Dr. Jan-Anders Karlsson, CEO of Verona Pharma, commented:

“It has been a transformative six months for Verona Pharma. Not only have we successfully completed our IPO of ADSs on NASDAQ, but we have also commenced four clinical trials with our lead candidate RPL554, including our first clinical study in the United States following FDA acceptance of our IND application and have continued to expand our senior management.

We now have the team and funding to deliver a comprehensive package of Phase 2b data for nebulized RPL554 as maintenance therapy for both COPD and CF, as well as for the treatment of acute exacerbations of COPD. We are developing additional formulations of RPL554 that we believe would significantly extend the commercial opportunity in COPD and other respiratory indications. We look forward to updating the market on multiple clinical data points in this and coming years.”

An electronic copy of the interim results will be made available today on the Company’s website (http://www.veronapharma.com). This press release does not constitute an offer to sell or the solicitation of an offer to buy any of the Company’s securities, and shall not constitute an offer, solicitation or sale in any jurisdiction in which such offer, solicitation or sale would be unlawful prior to registration or qualification under the securities laws of that jurisdiction.

About Verona Pharma plc

Verona Pharma is a clinical-stage biopharmaceutical company focused on developing and commercializing innovative therapies for the treatment of respiratory diseases with significant unmet medical needs.

Verona Pharma’s product candidate, RPL554, is a first-in-class, inhaled, dual inhibitor of the enzymes phosphodiesterase 3 and 4 that acts as both a bronchodilator and an anti-inflammatory agent in a single compound. Verona Pharma is developing RPL554 for the treatment of chronic obstructive pulmonary disease (COPD) and cystic fibrosis (CF), and potentially asthma.

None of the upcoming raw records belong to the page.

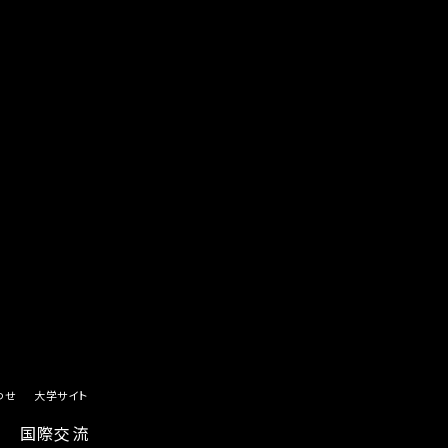
わせ
大学サイト
国際交流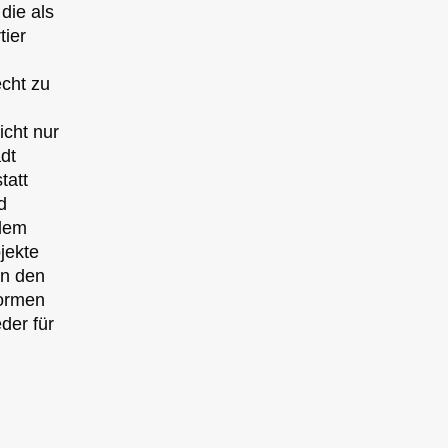
die als
tier
echt zu
icht nur
dt
tatt
d
 dem
jekte
in den
formen
der für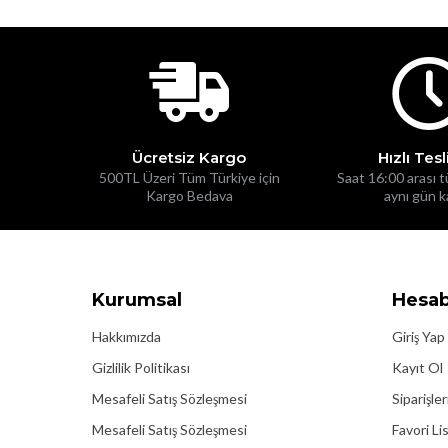
Ücretsiz Kargo
Hızlı Tes
500TL Üzeri Tüm Türkiye için
Saat 16:00 arası t
Kargo Bedava
aynı gün 
Kurumsal
Hesa
Hakkımızda
Giriş Yap
Gizlilik Politikası
Kayıt Ol
Mesafeli Satış Sözleşmesi
Siparişle
Mesafeli Satış Sözleşmesi
Favori L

Forward Looking Statements

This press release and accompanying Chairman and Chief Executive’s Joint Statement contain forward-looking statements. All statements contained in this press release and accompanying Chairman and Chief Executive’s Joint Statement that do not relate to matters of historical fact should be considered forward-looking statements, including, but not limited to, statements regarding the US IPO and clinical developments boding well for our future, the timing of top-line data for our clinical trials of RPL554, our ability to deliver a package of comprehensive Phase 2b data for RPL554, the ability of additional formulations of RPL554 to significantly extend the commercial opportunity for RPL554, our ability to update the market on multiple clinical data points, the treatment potential for RPL554 for asthma and other respiratory diseases, the successful progression of RPL554 through Phase 2b development, the value of the United States as a commercial market for RPL554, the timing and design of future clinical trials for RPL554, and our planned use of proceeds from the Global Offering and Shareholder Private Placement.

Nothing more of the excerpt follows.